» **Your goal**
Each line of the data must reappear exactly in your answer, with no images included.

(Page images and extracted text)

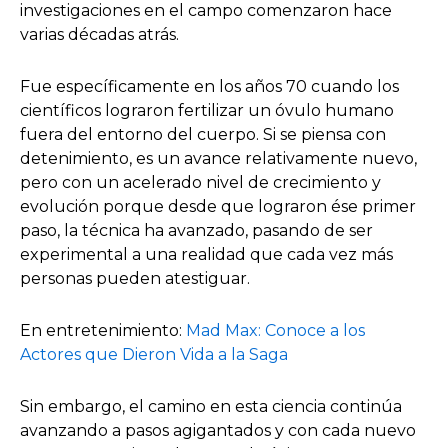
investigaciones en el campo comenzaron hace
varias décadas atrás.
Fue específicamente en los años 70 cuando los
científicos lograron fertilizar un óvulo humano
fuera del entorno del cuerpo. Si se piensa con
detenimiento, es un avance relativamente nuevo,
pero con un acelerado nivel de crecimiento y
evolución porque desde que lograron ése primer
paso, la técnica ha avanzado, pasando de ser
experimental a una realidad que cada vez más
personas pueden atestiguar.
En entretenimiento:
Mad Max: Conoce a los
Actores que Dieron Vida a la Saga
Sin embargo, el camino en esta ciencia continúa
avanzando a pasos agigantados y con cada nuevo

» **Solution to this exercise**
investigaciones en el campo comenzaron hace
varias décadas atrás.
Fue específicamente en los años 70 cuando los
científicos lograron fertilizar un óvulo humano
fuera del entorno del cuerpo. Si se piensa con
detenimiento, es un avance relativamente nuevo,
pero con un acelerado nivel de crecimiento y
evolución porque desde que lograron ése primer
paso, la técnica ha avanzado, pasando de ser
experimental a una realidad que cada vez más
personas pueden atestiguar.
En entretenimiento:
Mad Max: Conoce a los
Actores que Dieron Vida a la Saga
Sin embargo, el camino en esta ciencia continúa
avanzando a pasos agigantados y con cada nuevo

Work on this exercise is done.